BEGIN DATA SHOWN

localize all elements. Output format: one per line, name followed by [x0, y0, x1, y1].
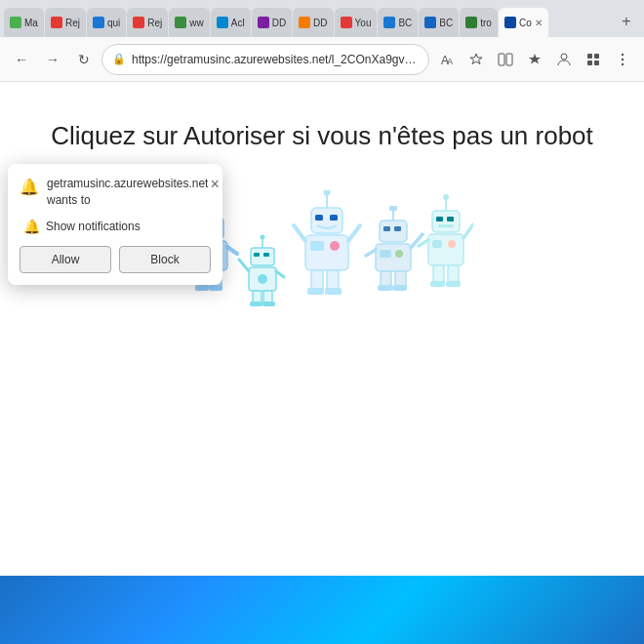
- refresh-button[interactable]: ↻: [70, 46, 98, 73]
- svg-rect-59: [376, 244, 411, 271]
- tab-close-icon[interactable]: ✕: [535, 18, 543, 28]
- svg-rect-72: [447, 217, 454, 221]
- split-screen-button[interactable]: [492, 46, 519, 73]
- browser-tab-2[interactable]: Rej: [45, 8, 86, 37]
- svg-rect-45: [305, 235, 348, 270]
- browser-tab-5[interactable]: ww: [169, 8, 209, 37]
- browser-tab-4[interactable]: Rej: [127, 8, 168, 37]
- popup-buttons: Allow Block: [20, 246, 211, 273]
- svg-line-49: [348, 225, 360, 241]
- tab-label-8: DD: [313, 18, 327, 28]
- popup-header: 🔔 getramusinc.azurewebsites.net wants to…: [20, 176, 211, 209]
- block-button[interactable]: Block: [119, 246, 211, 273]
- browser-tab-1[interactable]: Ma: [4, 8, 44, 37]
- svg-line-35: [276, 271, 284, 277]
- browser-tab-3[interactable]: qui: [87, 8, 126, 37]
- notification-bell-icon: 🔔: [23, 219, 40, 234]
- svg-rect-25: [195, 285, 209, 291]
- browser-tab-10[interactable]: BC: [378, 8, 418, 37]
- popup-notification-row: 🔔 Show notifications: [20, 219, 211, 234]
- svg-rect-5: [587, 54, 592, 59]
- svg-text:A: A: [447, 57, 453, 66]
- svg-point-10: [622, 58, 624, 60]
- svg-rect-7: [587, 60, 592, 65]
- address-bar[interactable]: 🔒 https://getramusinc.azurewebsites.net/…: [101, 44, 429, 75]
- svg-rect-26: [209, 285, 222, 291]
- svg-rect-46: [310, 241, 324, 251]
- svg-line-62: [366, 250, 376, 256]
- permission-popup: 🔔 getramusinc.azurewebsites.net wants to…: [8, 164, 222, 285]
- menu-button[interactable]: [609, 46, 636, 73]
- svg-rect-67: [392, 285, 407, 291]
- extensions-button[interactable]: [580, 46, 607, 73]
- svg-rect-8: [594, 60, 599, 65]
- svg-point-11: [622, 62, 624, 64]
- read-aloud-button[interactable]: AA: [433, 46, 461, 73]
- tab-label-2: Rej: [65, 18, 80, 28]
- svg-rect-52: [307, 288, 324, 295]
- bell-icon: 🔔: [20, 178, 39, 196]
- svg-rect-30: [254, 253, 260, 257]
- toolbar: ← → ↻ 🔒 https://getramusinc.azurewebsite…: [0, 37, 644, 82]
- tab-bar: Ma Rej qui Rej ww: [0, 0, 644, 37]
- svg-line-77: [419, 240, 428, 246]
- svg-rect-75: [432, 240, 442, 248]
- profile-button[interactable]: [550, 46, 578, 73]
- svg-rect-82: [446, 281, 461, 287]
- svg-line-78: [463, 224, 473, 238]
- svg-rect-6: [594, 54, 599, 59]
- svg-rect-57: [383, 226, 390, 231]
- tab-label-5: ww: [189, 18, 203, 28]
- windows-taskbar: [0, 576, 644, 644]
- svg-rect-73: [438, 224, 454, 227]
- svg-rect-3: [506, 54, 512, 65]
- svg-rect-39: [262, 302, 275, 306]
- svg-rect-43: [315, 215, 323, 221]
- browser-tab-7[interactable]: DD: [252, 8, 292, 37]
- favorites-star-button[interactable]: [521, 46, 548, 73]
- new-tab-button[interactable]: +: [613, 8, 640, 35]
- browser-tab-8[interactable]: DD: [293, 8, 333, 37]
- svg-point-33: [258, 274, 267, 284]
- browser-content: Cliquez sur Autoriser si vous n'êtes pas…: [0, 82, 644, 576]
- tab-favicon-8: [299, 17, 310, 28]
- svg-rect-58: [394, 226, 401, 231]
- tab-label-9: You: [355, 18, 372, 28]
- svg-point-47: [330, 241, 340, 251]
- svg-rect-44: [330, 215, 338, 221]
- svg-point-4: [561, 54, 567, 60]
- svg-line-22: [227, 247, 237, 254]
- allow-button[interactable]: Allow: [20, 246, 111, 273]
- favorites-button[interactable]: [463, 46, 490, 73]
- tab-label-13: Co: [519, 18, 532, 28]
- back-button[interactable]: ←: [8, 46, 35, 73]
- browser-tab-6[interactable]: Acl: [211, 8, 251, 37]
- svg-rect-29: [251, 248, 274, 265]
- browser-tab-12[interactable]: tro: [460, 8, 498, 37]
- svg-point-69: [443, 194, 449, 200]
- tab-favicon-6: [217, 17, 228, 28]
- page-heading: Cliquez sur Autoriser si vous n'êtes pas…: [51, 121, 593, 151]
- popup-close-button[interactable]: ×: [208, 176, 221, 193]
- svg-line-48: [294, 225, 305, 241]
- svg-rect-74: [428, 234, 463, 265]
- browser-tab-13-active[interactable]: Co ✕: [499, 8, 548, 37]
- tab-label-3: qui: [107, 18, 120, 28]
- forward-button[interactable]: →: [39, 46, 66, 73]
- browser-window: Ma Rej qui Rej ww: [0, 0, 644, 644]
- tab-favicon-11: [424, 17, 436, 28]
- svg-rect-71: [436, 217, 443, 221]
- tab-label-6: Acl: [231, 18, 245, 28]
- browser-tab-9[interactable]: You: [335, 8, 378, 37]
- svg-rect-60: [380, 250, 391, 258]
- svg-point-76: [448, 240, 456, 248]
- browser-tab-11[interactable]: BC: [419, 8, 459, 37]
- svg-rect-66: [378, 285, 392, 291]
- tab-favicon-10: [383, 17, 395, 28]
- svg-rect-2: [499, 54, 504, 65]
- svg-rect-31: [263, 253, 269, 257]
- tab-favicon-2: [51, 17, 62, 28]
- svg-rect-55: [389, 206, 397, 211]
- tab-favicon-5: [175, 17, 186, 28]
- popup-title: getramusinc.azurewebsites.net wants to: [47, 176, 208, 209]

END DATA SHOWN

WHAT IS EXPECTED >> For every line of the records that has the word "label" in it, make a copy.

SOLUTION FOR THIS EXERCISE >>
- tab-label-8: DD: [313, 18, 327, 28]
- tab-label-2: Rej: [65, 18, 80, 28]
- tab-label-5: ww: [189, 18, 203, 28]
- tab-label-9: You: [355, 18, 372, 28]
- tab-label-13: Co: [519, 18, 532, 28]
- tab-label-3: qui: [107, 18, 120, 28]
- tab-label-6: Acl: [231, 18, 245, 28]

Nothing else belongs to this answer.